The Balanced null comparison agrees with the minimal RM ANOVA comparison and provides moderate evidence against the presence of a fixed interaction effect. The Strict null comparison also agrees but yields a much stronger Bayes factor, which implies that there is also no evidence for a random interaction effect. Table 3 shows all possible Bayes factor comparisons between the 6 models outlined here, for both the full and aggregated data. From these comparisons, it is clear that there is evidence in favor of random effects of A and/or B, because of the overwhelming Bayes factors comparing Models 3, 4, 5, and 6 (i.e., the models with the random effects of A and B) to Models 1 and 2 (i.e., the models without the random effects of A and B). For instance, while Model 1 is marginally better than Model 2 for the full data (\(\log (\text {BF}_{1,2})\) = 1.03), Model 1 is heavily outperformed by Model 3 (\(\log (\text {BF}_{1,3}) = -4286.09\)). Based on the table, Model 4 (i.e., the model with the random and fixed main effects) performed the best for both versions of the data: all the Bayes factors in row 4 are positive, indicating that there is at least moderate support for Model 4 compared to the model in the column, for both aggregated and full data.

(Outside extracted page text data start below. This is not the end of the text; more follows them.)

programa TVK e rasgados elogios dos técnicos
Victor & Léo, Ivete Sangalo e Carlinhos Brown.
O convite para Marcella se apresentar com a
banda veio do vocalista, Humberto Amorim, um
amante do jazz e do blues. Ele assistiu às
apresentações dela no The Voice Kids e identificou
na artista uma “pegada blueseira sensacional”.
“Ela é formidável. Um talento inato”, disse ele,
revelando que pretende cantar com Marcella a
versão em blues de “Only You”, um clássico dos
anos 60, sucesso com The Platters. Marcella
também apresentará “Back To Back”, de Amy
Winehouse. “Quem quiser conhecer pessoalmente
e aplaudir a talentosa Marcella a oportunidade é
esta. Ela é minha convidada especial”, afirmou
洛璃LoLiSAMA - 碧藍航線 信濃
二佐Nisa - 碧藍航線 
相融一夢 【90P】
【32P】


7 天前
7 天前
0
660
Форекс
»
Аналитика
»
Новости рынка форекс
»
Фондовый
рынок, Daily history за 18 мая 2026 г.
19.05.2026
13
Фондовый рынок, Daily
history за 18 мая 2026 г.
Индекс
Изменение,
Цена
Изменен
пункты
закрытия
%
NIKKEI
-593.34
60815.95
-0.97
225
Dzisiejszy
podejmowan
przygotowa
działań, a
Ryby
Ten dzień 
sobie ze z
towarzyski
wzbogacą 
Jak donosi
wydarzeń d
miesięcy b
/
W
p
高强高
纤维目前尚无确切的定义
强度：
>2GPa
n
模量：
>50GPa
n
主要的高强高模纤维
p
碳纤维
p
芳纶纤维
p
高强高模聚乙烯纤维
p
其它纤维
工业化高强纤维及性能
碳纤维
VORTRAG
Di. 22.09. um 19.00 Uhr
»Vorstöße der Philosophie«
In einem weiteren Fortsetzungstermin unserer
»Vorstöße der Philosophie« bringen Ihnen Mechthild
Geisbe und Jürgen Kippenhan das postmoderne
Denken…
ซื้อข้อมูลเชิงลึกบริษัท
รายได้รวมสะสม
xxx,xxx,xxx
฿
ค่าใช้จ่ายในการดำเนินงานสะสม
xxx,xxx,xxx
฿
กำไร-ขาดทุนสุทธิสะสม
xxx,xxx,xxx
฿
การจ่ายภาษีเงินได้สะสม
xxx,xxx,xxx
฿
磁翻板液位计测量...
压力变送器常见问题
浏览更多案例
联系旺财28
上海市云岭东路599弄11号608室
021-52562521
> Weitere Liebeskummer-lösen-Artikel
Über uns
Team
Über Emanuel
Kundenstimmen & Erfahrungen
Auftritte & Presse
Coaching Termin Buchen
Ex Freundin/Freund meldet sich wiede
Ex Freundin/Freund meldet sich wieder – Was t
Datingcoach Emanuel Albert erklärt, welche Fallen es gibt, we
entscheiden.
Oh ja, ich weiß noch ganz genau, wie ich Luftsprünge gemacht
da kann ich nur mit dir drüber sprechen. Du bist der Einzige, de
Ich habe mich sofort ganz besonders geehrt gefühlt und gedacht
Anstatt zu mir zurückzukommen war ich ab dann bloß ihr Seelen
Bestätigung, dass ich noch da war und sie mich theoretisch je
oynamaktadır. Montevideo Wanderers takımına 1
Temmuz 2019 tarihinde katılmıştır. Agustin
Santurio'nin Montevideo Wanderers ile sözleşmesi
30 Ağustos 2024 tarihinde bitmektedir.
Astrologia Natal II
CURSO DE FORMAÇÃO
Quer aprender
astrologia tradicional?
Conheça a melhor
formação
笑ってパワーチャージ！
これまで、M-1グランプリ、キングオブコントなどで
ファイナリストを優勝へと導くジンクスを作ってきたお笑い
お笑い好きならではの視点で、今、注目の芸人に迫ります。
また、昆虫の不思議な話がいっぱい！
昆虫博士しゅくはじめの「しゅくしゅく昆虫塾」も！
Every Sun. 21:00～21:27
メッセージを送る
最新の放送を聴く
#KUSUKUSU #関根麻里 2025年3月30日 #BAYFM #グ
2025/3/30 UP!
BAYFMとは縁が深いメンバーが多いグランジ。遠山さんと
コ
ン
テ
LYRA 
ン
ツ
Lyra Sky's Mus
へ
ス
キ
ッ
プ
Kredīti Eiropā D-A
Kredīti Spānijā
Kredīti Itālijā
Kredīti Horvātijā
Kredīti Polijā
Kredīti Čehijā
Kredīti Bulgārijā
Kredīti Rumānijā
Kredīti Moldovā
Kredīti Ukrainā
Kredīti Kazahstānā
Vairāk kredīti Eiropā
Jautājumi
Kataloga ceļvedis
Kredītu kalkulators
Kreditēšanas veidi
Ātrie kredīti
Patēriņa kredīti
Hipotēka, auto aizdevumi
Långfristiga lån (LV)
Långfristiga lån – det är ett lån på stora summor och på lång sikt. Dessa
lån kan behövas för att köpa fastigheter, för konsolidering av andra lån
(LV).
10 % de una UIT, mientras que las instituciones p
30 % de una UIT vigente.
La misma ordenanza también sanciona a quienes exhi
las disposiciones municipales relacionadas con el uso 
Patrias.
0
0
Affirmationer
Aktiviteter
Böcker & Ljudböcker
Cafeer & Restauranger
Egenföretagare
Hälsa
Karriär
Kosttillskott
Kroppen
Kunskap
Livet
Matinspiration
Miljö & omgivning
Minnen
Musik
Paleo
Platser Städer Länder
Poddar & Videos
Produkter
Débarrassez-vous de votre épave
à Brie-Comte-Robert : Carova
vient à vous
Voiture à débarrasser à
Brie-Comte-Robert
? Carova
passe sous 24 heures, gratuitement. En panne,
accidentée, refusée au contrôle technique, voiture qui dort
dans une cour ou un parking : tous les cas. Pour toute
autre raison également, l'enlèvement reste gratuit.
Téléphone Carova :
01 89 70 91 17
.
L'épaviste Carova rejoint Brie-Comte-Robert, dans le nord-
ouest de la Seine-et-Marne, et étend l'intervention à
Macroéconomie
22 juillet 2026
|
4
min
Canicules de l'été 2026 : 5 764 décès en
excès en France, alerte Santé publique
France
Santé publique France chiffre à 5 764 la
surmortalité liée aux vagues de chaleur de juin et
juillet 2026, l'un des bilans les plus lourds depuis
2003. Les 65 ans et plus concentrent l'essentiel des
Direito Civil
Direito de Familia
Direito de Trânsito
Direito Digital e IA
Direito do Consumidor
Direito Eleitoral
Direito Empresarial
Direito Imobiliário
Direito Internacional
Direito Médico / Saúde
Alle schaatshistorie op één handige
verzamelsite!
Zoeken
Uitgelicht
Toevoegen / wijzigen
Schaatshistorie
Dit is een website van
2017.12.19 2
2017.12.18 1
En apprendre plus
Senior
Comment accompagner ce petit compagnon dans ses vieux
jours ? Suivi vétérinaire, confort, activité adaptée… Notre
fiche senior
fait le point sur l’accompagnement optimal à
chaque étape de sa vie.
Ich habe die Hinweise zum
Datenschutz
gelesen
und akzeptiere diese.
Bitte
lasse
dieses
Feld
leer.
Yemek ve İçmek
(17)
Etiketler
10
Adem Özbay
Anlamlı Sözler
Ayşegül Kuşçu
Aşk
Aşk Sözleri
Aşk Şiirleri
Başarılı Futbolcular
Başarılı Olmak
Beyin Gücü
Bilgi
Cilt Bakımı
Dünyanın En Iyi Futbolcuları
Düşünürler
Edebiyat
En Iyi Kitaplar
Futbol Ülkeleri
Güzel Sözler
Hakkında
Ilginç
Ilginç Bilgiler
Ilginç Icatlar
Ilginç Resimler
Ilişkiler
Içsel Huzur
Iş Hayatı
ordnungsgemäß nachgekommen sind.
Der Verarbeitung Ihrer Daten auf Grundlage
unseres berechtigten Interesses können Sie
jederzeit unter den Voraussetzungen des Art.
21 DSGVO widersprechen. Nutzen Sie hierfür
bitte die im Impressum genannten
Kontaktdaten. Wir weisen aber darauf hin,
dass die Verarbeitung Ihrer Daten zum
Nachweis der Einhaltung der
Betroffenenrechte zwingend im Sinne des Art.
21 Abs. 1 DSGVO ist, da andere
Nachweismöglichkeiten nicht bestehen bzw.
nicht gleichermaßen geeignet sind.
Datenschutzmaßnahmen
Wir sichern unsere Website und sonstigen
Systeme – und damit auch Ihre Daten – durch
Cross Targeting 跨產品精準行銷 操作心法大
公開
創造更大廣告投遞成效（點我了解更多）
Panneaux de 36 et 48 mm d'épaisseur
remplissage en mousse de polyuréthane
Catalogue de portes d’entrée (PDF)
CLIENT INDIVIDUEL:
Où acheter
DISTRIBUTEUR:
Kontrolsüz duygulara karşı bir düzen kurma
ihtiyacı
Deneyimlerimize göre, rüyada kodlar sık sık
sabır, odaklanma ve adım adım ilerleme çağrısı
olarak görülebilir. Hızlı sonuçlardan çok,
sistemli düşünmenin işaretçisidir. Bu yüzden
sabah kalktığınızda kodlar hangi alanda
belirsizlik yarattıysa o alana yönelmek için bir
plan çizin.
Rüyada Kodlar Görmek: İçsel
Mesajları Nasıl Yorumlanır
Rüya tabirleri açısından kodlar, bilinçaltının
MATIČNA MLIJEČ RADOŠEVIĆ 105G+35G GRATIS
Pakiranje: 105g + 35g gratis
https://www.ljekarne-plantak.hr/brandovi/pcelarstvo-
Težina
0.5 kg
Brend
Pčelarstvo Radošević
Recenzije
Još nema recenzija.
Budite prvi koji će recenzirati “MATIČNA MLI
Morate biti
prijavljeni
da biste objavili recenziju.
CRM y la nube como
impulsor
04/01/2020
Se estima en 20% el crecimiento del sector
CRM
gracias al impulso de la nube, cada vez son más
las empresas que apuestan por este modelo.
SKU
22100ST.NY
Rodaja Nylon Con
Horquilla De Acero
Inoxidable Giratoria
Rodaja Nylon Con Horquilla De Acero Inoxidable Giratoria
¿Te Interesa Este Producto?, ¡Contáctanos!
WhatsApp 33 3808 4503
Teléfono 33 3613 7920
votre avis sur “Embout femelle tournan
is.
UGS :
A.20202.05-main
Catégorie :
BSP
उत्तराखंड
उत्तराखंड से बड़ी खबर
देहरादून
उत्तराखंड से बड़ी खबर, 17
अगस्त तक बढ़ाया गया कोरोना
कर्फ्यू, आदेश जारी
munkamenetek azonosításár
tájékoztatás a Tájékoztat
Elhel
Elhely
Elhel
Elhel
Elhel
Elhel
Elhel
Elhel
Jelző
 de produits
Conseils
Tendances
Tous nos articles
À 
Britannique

Table 3 Bayes factors for all pairs of models defined in Table 2

The considerations above motivate the following questions:

  1. 1.

    What are the relevant model comparisons for a main effect in a two-factorial design?

  2. 2.

    What are the relevant model comparisons for an interaction effect in a two-factorial design?

    1. (a)

      Should the random main effects be included in all comparisons?

  3. (a)

    How can we explain the difference between the two versions of the RM ANOVA comparison?

  4. 3.

    For this example, is it theoretically meaningful to analyze random main effects when the data is aggregated?

Discussion

This manuscript illustrated the three main choices faced by researchers who apply mixed models: when and why to aggregate, which model comparisons to use when testing hypotheses about the presence or absence of an effect, and whether or not to collect more (albeit noisier) observations per participant. Testing for a fixed effect is not straightforward in the presence of random effects, and we presented three approaches to do so. First, the data can be aggregated, which minimizes the impact of the random effects in the inference for a fixed effect. Second, two models can be compared that both include the random effects, which controls for the random effects. Third, the fixed and random effect can be considered together, instead of trying to dissect the general effect into its constituent elements. Each of these three approaches has their own implications for the three main choices, and—especially in the case where more than one variable is considered—the consequences of these different choices can be profound.

Our aim is for this manuscript to initiate a discussion on best practices in Bayes factor model comparison in mixed models. Table 1 outlines the specific questions and their relevant examples. We note that this is not an exhaustive list of questions worth discussing in the context of mixed model comparison and we welcome contributors to go beyond. Mixed model comparisons are surprisingly intricate, and a systematic discussion of the most pressing topics is long overdue.

We hope that this discussion will result in broad consensus on best practices, even if this consensus is that those who apply mixed models should be aware what models are being compared and, consequently, what questions are being answered.